Satan smiled. “That’s what most people say, at first. But really, what use is gold when you’ve sold your soul for it? Plus, it is freezing in there, believe you me.” He gestured towards the door. “Go in if you want to check, but you’ll wind up back here, talking to me eventually. That one I made when I was Buddha. It is fun, but you don’t get a lot of ladies. Just the one, and she never really challenges you.”

Graham reconsidered his choice. “How about the metal one?”

“Oh, that one’s nice enough, for a while. Bit hot though. More women than you can count in there. All lesbians though, I’m afraid, and they start nice but get angry after a while.” He looked down at his gleaming shoes. “Think that one was my fault, back when I was pretending to be Jesus.”

Graham was starting to feel a little hemmed in, just as he had in life.

“What horrors lie behind the wooden door?”

“That one is another chance at your life,” he smoothed his moustache a little. “Or perhaps another life, at a different time. All looks much the same to me. No one ever seems to get that right either. Always just wind up back here, talking to me.”

“So, what’s the issue? Why are we going round in circles?”

“I could tell you, but then I’d have to kill you.” Then Satan’s face straightened. “Actually, you’re the first person who’s asked me that. And funnily, I may just have realized the answer.”

“And…..” Graham prodded.

“I remember now. God made me, to be her partner. But I thought she was my mum, so I ran away. You’ve all been playing out that little game for us since time immemorial.”

“Now you’ve said it, do you feel better?”

“Oh, I was happy in the first place. You’d better go see how she feels!” said Satan, sniggering.

“And how would I do that?” I asked.

“Wooden door. Only sensible man’s option. Always was.” He laughed to himself. “How I have done this I have no idea. Always knew there was a crock of gold, just couldn’t see how to get there before.”

“I thought you said the wooden door wouldn’t work?” Graham asked.
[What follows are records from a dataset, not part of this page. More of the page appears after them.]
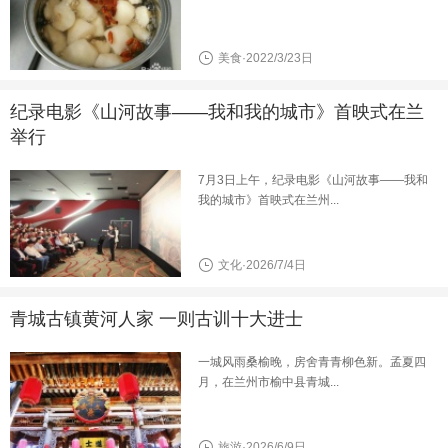
美食·2022/3/23日
纪录电影《山河故事——我和我的城市》首映式在兰
举行
7月3日上午，纪录电影《山河故事——我和
我的城市》首映式在兰州...
文化·2026/7/4日
青城古镇黄河人家 一则古训十大进士
一城风雨桑榆晚，房舍青青柳色新。孟夏四
月，在兰州市榆中县青城...
旅游·2026/6/9日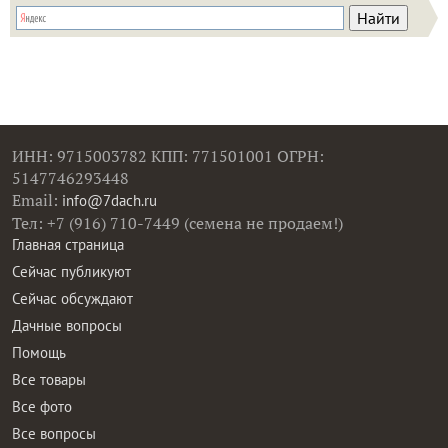
ИНН: 9715003782 КПП: 771501001 ОГРН:
5147746293448
Email:
info@7dach.ru
Тел: +7 (916) 710-7449 (семена не продаем!)
Главная страница
Сейчас публикуют
Сейчас обсуждают
Дачные вопросы
Помощь
Все товары
Все фото
Все вопросы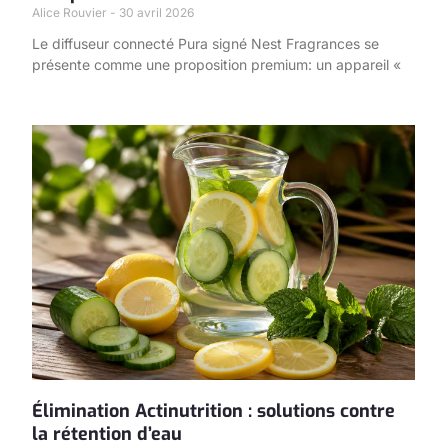
Alice Rouvier
30 avril 2026
Le diffuseur connecté Pura signé Nest Fragrances se
présente comme une proposition premium: un appareil «
Élimination Actinutrition : solutions contre
la rétention d’eau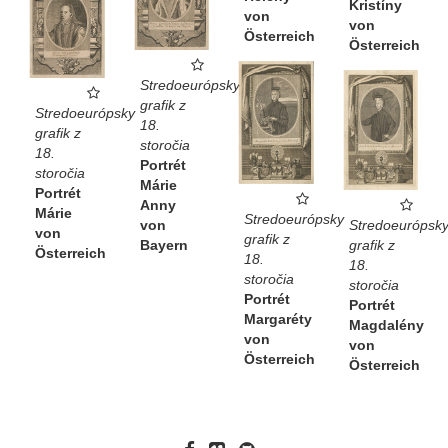
Kristíny
von
von
Österreich
Österreich
Stredoeurópsky
grafik z
Stredoeurópsky
18.
grafik z
storočia
18.
Portrét
storočia
Márie
Portrét
Anny
Márie
Stredoeurópsky
Stredoeurópsk
von
von
grafik z
grafik z
Bayern
Österreich
18.
18.
storočia
storočia
Portrét
Portrét
Margaréty
Magdalény
von
von
Österreich
Österreich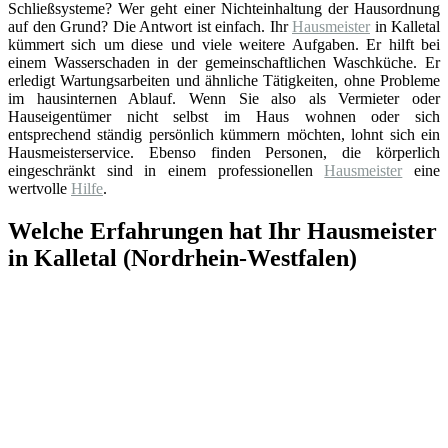
Schließsysteme? Wer geht einer Nichteinhaltung der Hausordnung
auf den Grund? Die Antwort ist einfach. Ihr
Hausmeister
in Kalletal
kümmert sich um diese und viele weitere Aufgaben. Er hilft bei
einem Wasserschaden in der gemeinschaftlichen Waschküche. Er
erledigt Wartungsarbeiten und ähnliche Tätigkeiten, ohne Probleme
im hausinternen Ablauf. Wenn Sie also als Vermieter oder
Hauseigentümer nicht selbst im Haus wohnen oder sich
entsprechend ständig persönlich kümmern möchten, lohnt sich ein
Hausmeisterservice. Ebenso finden Personen, die körperlich
eingeschränkt sind in einem professionellen
Hausmeister
eine
wertvolle
Hilfe
.
Welche Erfahrungen hat Ihr Hausmeister
in Kalletal (Nordrhein-Westfalen)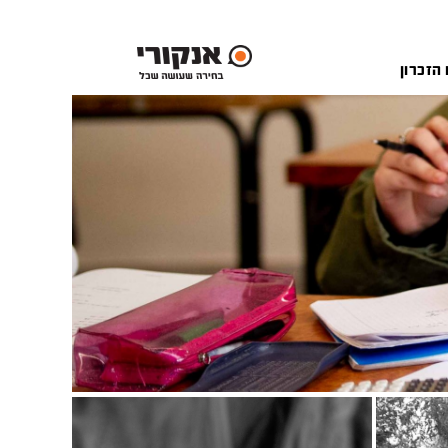
 הזכרון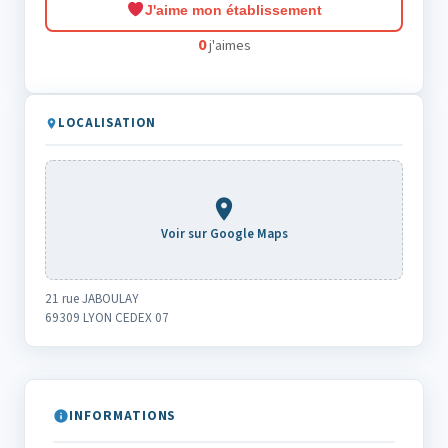
J'aime mon établissement
0
j'aimes
LOCALISATION
Voir sur Google Maps
21 rue JABOULAY
69309 LYON CEDEX 07
INFORMATIONS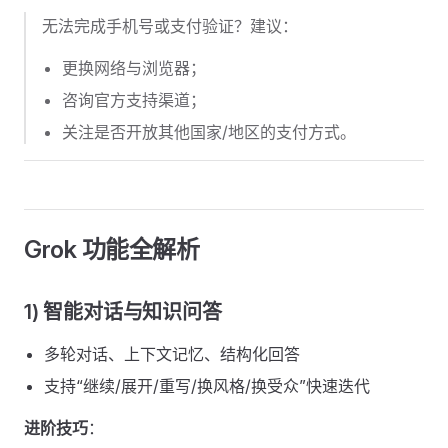
无法完成手机号或支付验证？建议：
更换网络与浏览器；
咨询官方支持渠道；
关注是否开放其他国家/地区的支付方式。
Grok 功能全解析
1) 智能对话与知识问答
多轮对话、上下文记忆、结构化回答
支持“继续/展开/重写/换风格/换受众”快速迭代
进阶技巧
：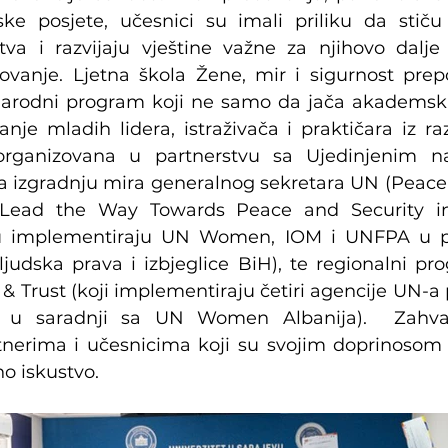
ske posjete, učesnici su imali priliku da stiču
tva i razvijaju vještine važne za njihovo dalj
lovanje. Ljetna škola Žene, mir i sigurnost prep
rodni program koji ne samo da jača akademski d
je mladih lidera, istraživača i praktičara iz razl
organizovana u partnerstvu sa Ujedinjenim na
 za izgradnju mira generalnog sekretara UN (Peace
ead the Way Towards Peace and Security in
u implementiraju UN Women, IOM i UNFPA u pa
ljudska prava i izbjeglice BiH), te regionalni pr
y & Trust (koji implementiraju četiri agencije UN-
, u saradnji sa UN Women Albanija).  Zahval
nerima i učesnicima koji su svojim doprinosom u
o iskustvo.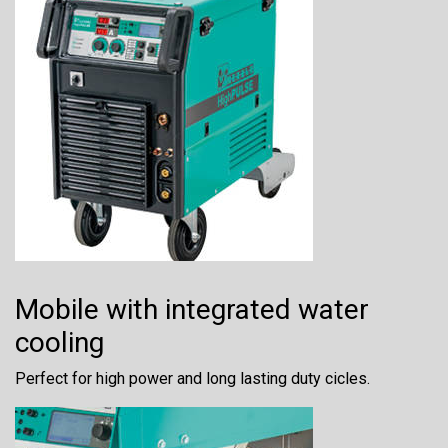
Mobile with integrated water
cooling
Perfect for high power and long lasting duty cicles.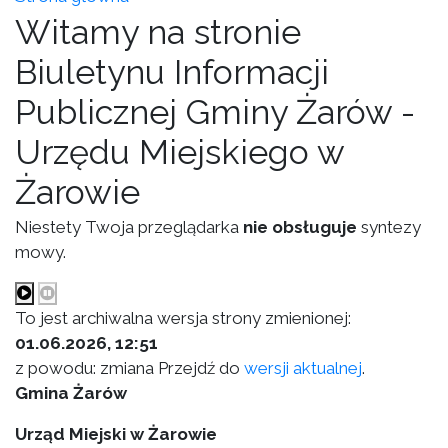
Witamy na stronie
Biuletynu Informacji
Publicznej Gminy Żarów -
Urzędu Miejskiego w
Żarowie
Niestety Twoja przeglądarka
nie obsługuje
syntezy
mowy.
To jest archiwalna wersja strony zmienionej:
01.06.2026, 12:51
z powodu: zmiana Przejdź do
wersji aktualnej
.
Gmina Żarów
Urząd Miejski w Żarowie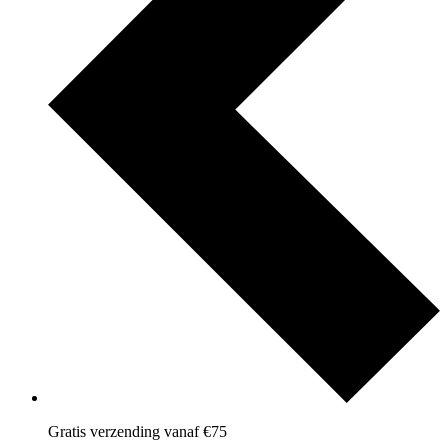
Gratis verzending vanaf €75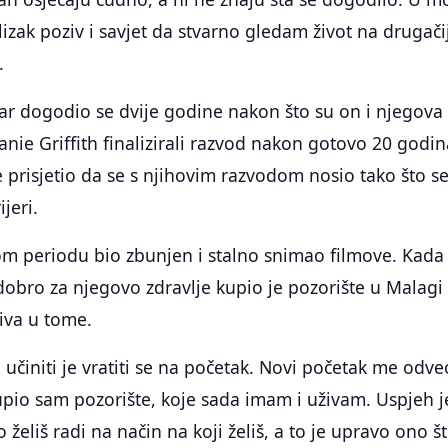
blizak poziv i savjet da stvarno gledam život na drugači
.
ar dogodio se dvije godine nakon što su on i njegova
nie Griffith finalizirali razvod nakon gotovo 20 godin
 prisjetio da se s njihovim razvodom nosio tako što s
jeri.
om periodu bio zbunjen i stalno snimao filmove. Kada 
 dobro za njegovo zdravlje kupio je pozorište u Malagi 
živa u tome.
 učiniti je vratiti se na početak. Novi početak me odve
pio sam pozorište, koje sada imam i uživam. Uspjeh j
 želiš radi na način na koji želiš, a to je upravo ono š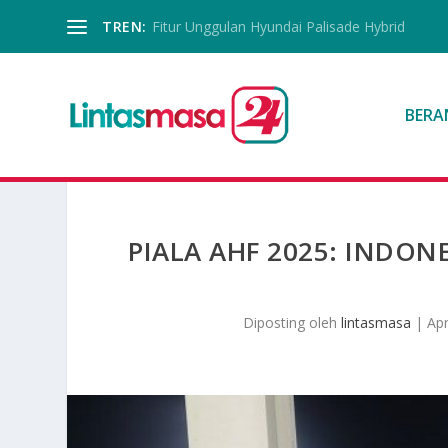
TREN:
Fitur Unggulan Hyundai Palisade Hybrid
BERA
PIALA AHF 2025: INDO
Diposting oleh
lintasmasa
|
Apr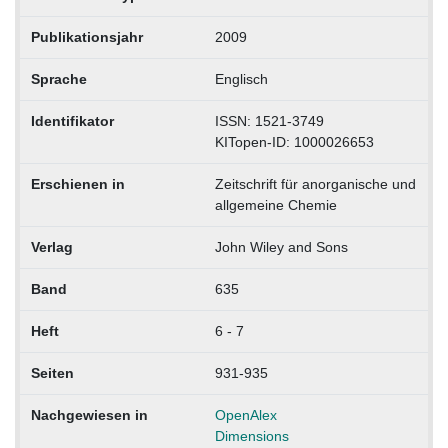
Publikationsjahr
2009
Sprache
Englisch
Identifikator
ISSN: 1521-3749
KITopen-ID: 1000026653
Erschienen in
Zeitschrift für anorganische und
allgemeine Chemie
Verlag
John Wiley and Sons
Band
635
Heft
6 - 7
Seiten
931-935
Nachgewiesen in
OpenAlex
Dimensions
“It wouldn’t. Someone just needed me to go through with them, like twins in the same body,” laughed Satan. “They’ll think you’re evil at first, until you explain yourself.”

Graham shook his head, and moved towards the door. He opened it, seeing the black void beyond and took a step back. Satan dug his fingers into his back.

“Get a move on, you softie.”

With that, he shoved Graham through the door and stepped through himself.

The door swung closed, and for a second it everything was black. Then a shade of Graham appeared, lighting up the small room, waiting to catch the next visitor.

For a moment, he wondered to himself if somewhere, in some alternate dimension, two women had just had the same strange exchange he and Satan had. The idea faded as he heard the next scream approaching from above.